My eleven-year-old found the diary I kept when I was her age. Here’s what it looks like.
Fortunately, it was locked. I mean, who knew what ridiculousness I had written in there, never ever anticipating that one day I would have a daughter of my own—three in fact!—who would be interested in reading it. I panicked. Then I remembered the wonderful thing about a diary. It’s private. Yep, there are some things in our lives that are meant to be kept close to the chest. Or at least they should be.
Can you believe I remembered the combination thirty years later? Sorry, I digress.
As I thumbed through the yellowed pages, that time of my life came flooding back and I couldn’t wait to read what I had been doing when I was my daughter’s age. I stopped at a random date: September 2, 1984. And guess what?
It was scary boring.
Most of it. And it was unintentionally funny, which is even more laughable. I wrote what I ate, where I went, what my locker number was. Yawn. I slept over at this friend’s house and that friend’s house. Ate at Denny’s. Started a band on a Wednesday. It broke up on Friday. Learned five new notes in band class. My thoughts and feelings were buried in there, too. And after digging a bit and cringing, I found the stuff that doesn’t mean much to me now but meant the world back then.
It occurred to me that today’s kids don’t journal in locked diaries, the old-fashioned way. Their idea of recording their thoughts is posting on Instagram. Everything is shared. Maybe this is a good thing. Maybe not. I can tell you right now I’m glad there was a lock on my diary back in the day, that I did not have free rein to share my ridiculousness to the world. Don’t you think kids would be better off if they had a lock—or at least a gate keeper?
Because once it’s out there, it’s too late. We’ve all written THAT email. The one you never really intended to send, but did in the heat of the moment? Or the one you sent to the wrong person? Or the one that got forwarded on…
We never regret NOT sending an email.
Kids aren’t mature enough to understand this yet. They’re impulsive and emotional and in the moment. They blurt out secrets, they exclude without meaning to, they want to be in the know. There’s a sense of power that comes with information. You know the type of person I’m talking about? The one who has to be the first to know everything and let you know that they knew it first? The internet has blown this out of proportion.
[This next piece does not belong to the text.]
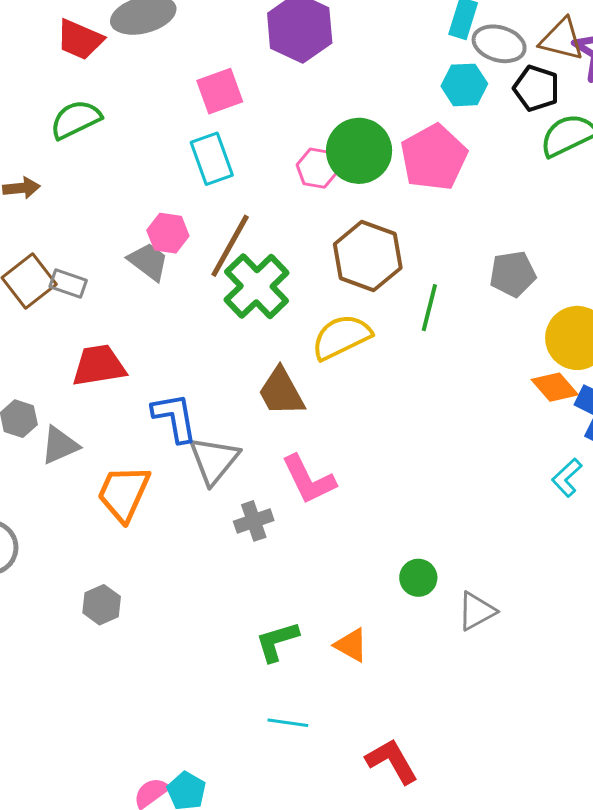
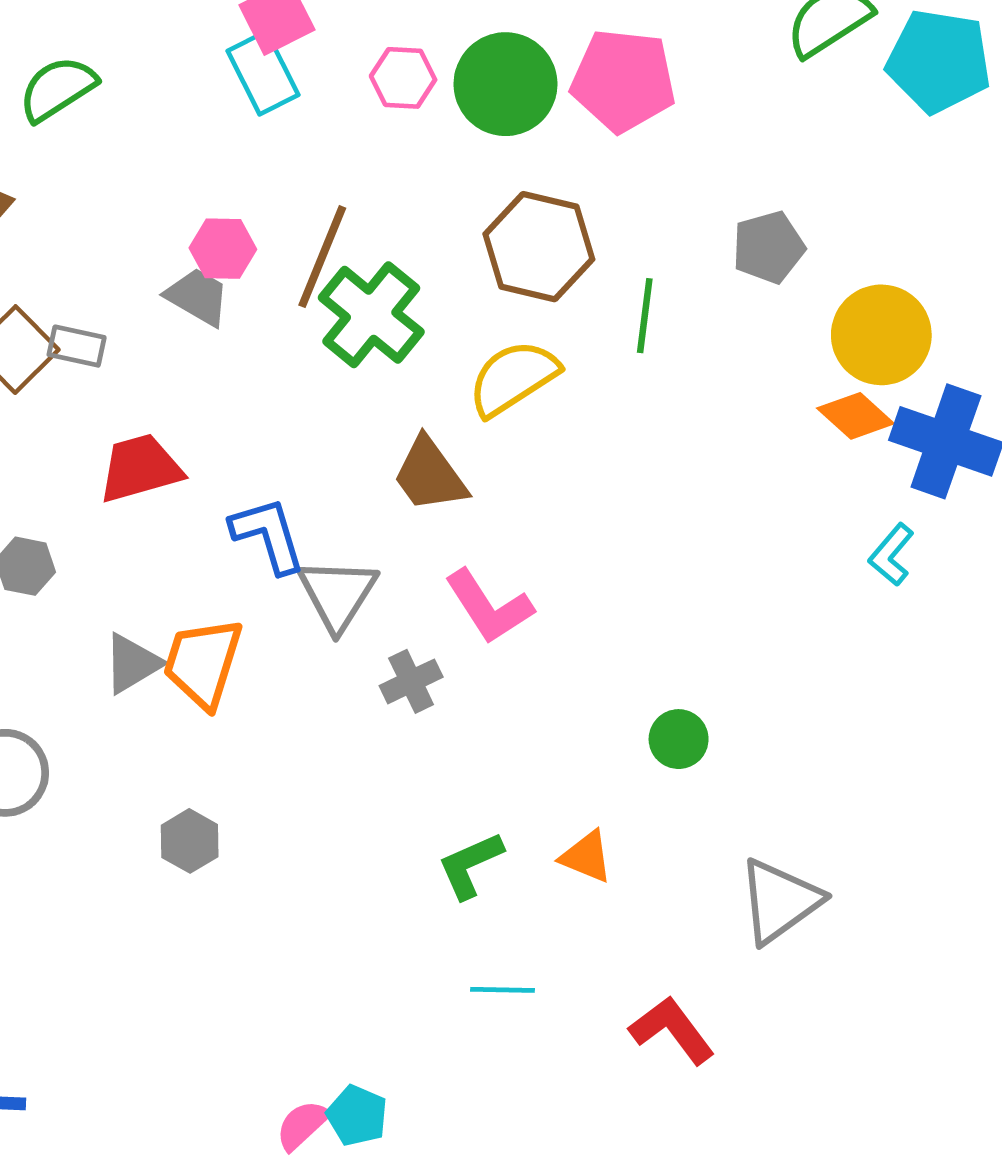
pink pentagon: (434, 157) -> (623, 80), turned -30
cyan rectangle: (212, 159) -> (263, 73), moved
pink hexagon: (317, 168) -> (403, 78), moved
gray triangle: (60, 445) -> (132, 663), moved
gray triangle: (477, 611) -> (780, 901), moved, size x1.4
And, we live in a world where kids think everything is public—what they eat, where they go, who they go with—and they’re compelled to announce it on social media, even at the cost of hurting others and themselves, because they have no filter and are still learning how to handle these powerful communication tools.
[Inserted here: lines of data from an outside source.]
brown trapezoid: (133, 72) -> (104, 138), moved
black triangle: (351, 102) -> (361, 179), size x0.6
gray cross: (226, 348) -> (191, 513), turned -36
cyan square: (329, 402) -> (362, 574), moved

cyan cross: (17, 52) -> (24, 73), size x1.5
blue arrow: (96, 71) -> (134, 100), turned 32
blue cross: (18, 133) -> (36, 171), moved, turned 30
It’s our job to teach them.
Why not channel kids’ energy and desire to communicate in more productive way, like actual writing? Journaling? Dare I say, write it out in a diary? I think kids could benefit from having a place where they can share their thoughts and feelings, trusting that it will never be repeated, read aloud, or posted.
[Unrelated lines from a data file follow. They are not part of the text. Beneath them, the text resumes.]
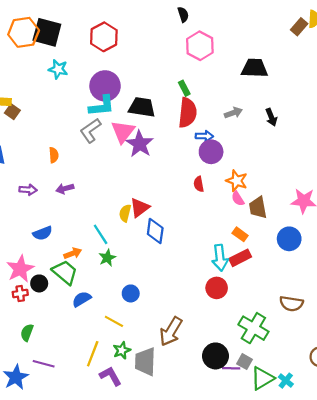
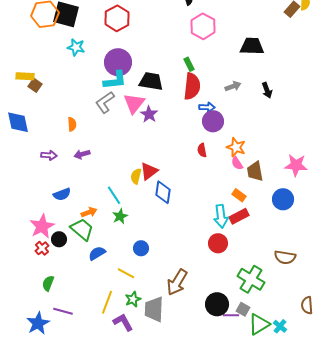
purple star: (140, 144) -> (149, 114), size x0.7
red cross: (20, 293) -> (42, 248), turned -32

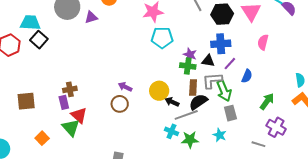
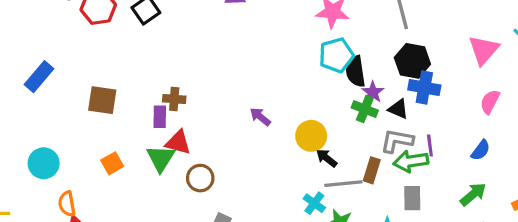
black hexagon: (222, 14) -> (412, 61), moved
cyan pentagon: (162, 38) -> (336, 55), turned -30
purple line: (230, 64) -> (430, 145), moved, turned -64
blue semicircle: (247, 76) -> (481, 150), moved
brown rectangle: (193, 88) -> (372, 170), moved
green arrow: (224, 91) -> (411, 161), turned 90
black semicircle: (198, 102) -> (356, 71), moved, turned -78
brown circle: (120, 104) -> (200, 178), moved
red triangle: (79, 115) -> (178, 142), turned -42

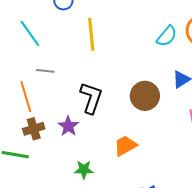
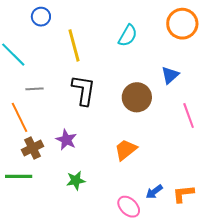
cyan semicircle: (167, 36) -> (128, 36), moved
black L-shape: (91, 98) -> (84, 90), moved
green star: (84, 170) -> (76, 180), moved

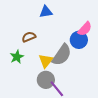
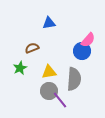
gray semicircle: (62, 55) -> (74, 79), moved, turned -30
yellow triangle: (46, 61) -> (49, 72), turned 42

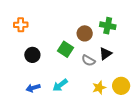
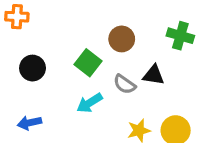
green cross: (108, 26) -> (180, 36), moved
black triangle: (105, 54) -> (154, 75), turned 40
cyan arrow: (60, 85) -> (90, 103), moved

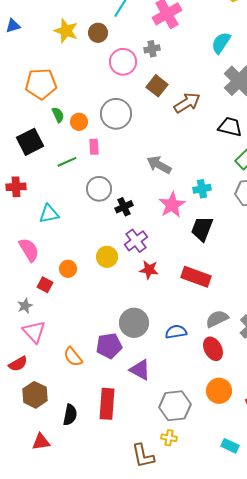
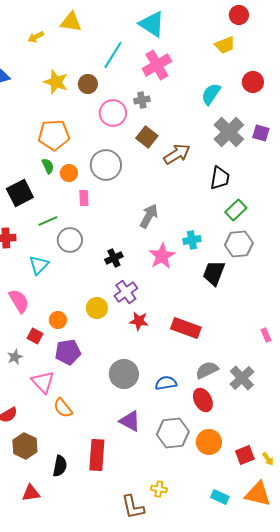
orange pentagon: (41, 84) -> (54, 135), moved
black trapezoid: (230, 127) -> (220, 178), turned 85
green line: (67, 162) -> (48, 221), moved
gray arrow: (159, 165) -> (149, 216), turned 90
gray circle: (99, 189) -> (70, 240), moved
cyan triangle: (49, 214) -> (39, 265), turned -35
black trapezoid: (202, 229) -> (214, 273), moved
pink triangle: (34, 332) -> (43, 382), moved
purple pentagon: (109, 346) -> (68, 352), moved
gray hexagon: (175, 406) -> (173, 433), moved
The benefits could be huge. In a recent article on how to handle stress, which unfortunately I cannot find the link to and it’s killing me, the writer advocates writing as therapy. When you’re having a terrible day and it seems nothing is going your way, the writer suggested writing down a list of everything that is awful in your life. Chances are, when you see it written down, it won’t seem so overwhelming.
I couldn’t agree more. It seems to me that we could all benefit from doing this more often (the writing and not sending)—maybe even the old-fashioned way of pencil and paper, not email, or Facebook or Twitter so we’re not tempted. And teach our kids this lesson.
Even little ones, preschool or kindergartners who are learning to write and spell and read can benefit. They don’t have to know how to spell. The idea is to express themselves in writing however they can. Just get the idea out unencumbered by grammatical rules so they can focus on how it feels to express themselves in this way.
Who knows, you might have the next J.K. Rowling on your hands.
Kids have a lot to say and express. Let’s encourage them to do it safely and creatively. Let’s teach them when to share and when to keep it close to the chest, under lock and key, never to be read by anyone but themselves—even thirty years later.